A local bar owned by a former classmate is probably a prime stomping ground for all of the people who stuck around here after graduation.
The ones who will douse me in either pity or smugness if they find out the circumstances under which I’ve returned to Catoctin.
Poor Nina , I can hear them whispering. I always assumed she’d amount to more.
Or, Serves her right, leaving, thinking she was better than us.
Then again, as my therapist used to say, people aren’t thinking about me nearly as much as I imagine they are.
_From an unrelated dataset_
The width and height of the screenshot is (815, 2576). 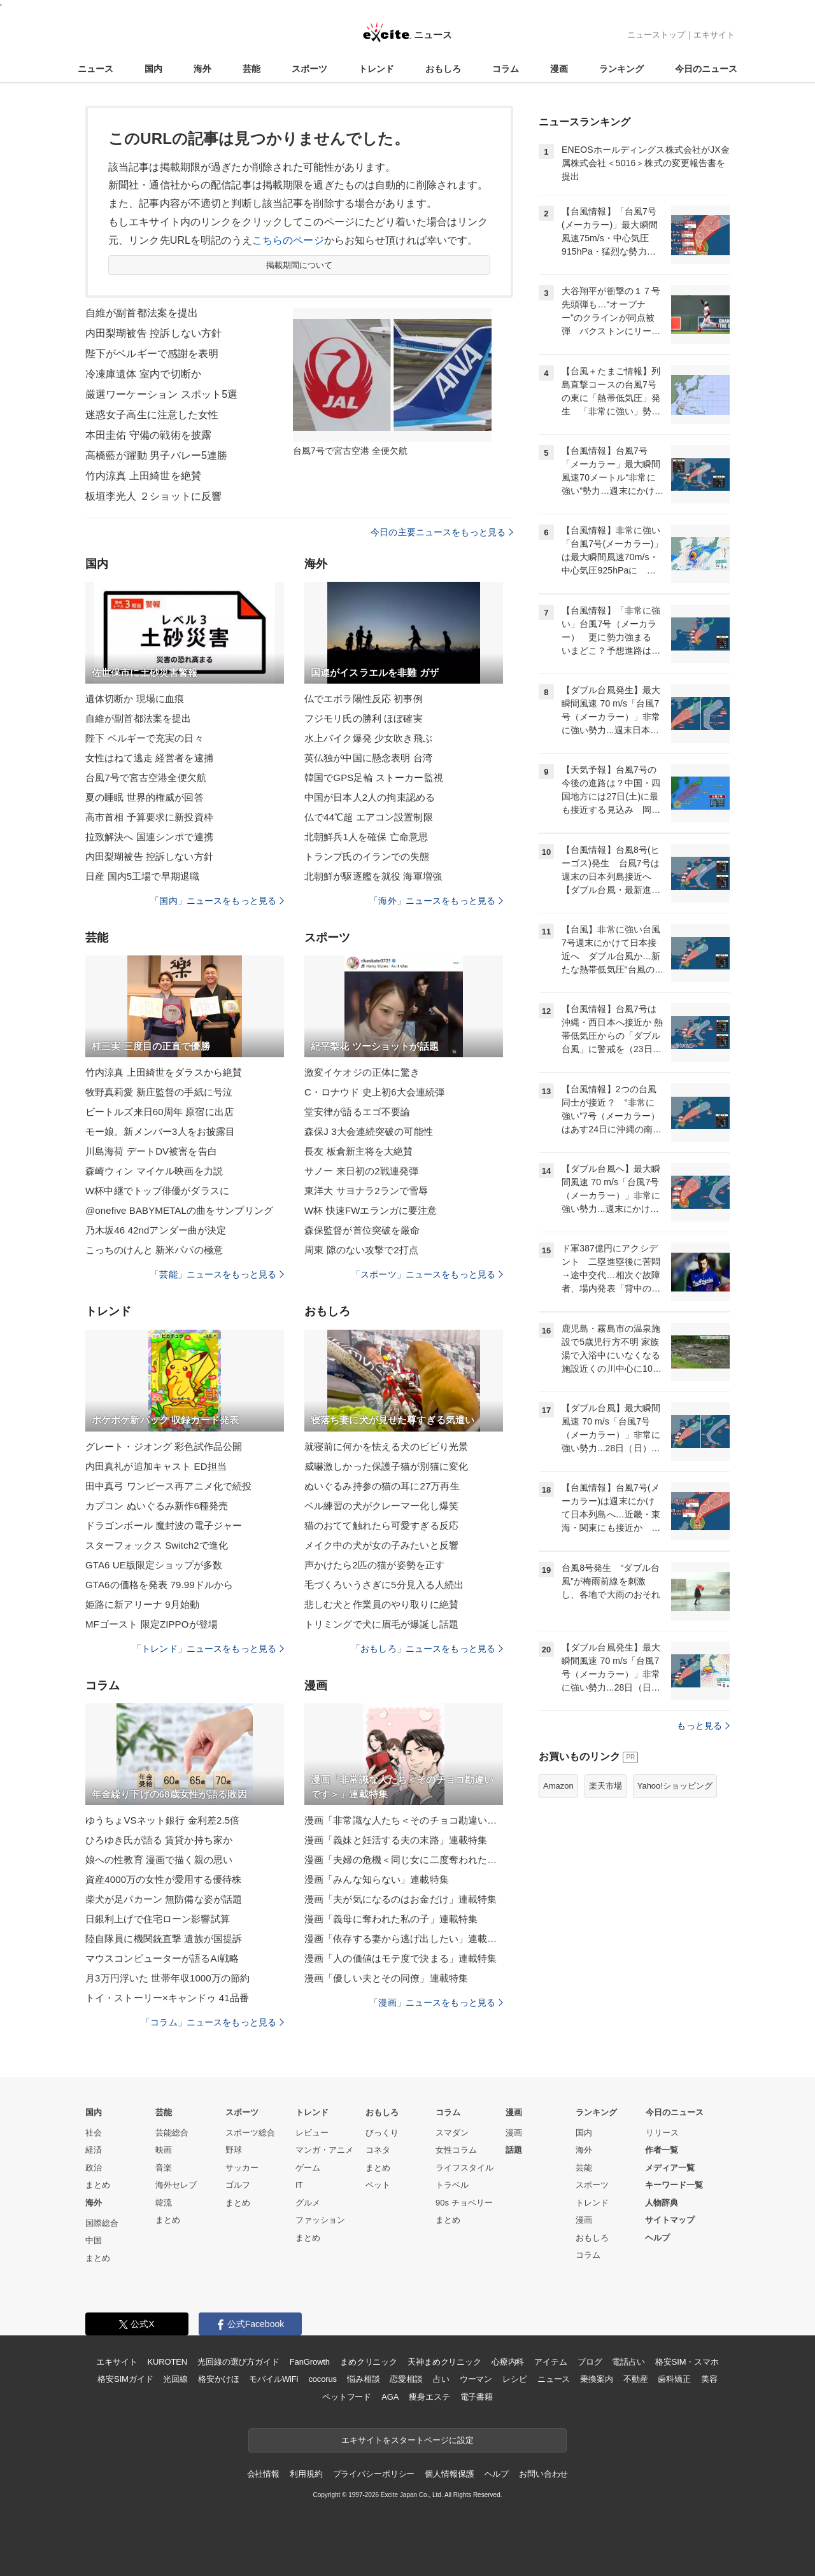 What do you see at coordinates (403, 1938) in the screenshot?
I see `漫画「依存する妻から逃げ出したい」連載特集` at bounding box center [403, 1938].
A hurtful yet reassuring truth whenever I remember it.
Hanako looks up, her eyes settling somewhere right behind and above me. “Maybe you can bring your friend?” Her voice makes it sound like she’s winking, even though she isn’t.
“I’m in. Where are we going?” The unanticipated nearness of Quentin’s voice sends a shiver up my spine.
“To my bar,” Hanako says, and holds out a hand. “Hi, I’m—”
“I know who you are, Hanako Hughes.” I look over my shoulder to find Quentin smiling that practiced smile again, a hand laid over his heart. “And I’m absolutely crushed that you don’t remember me.”
She makes a show of squinting, examining him from a few more angles. I’m tempted to address Quentin by name and put an end to this unnecessary playfulness, but he speaks before I get a chance to ruin their fun.
“Tyler McMaster’s pool party, summer after sophomore year?” He says it like a question, and I spot a twinkle in his light blue eyes.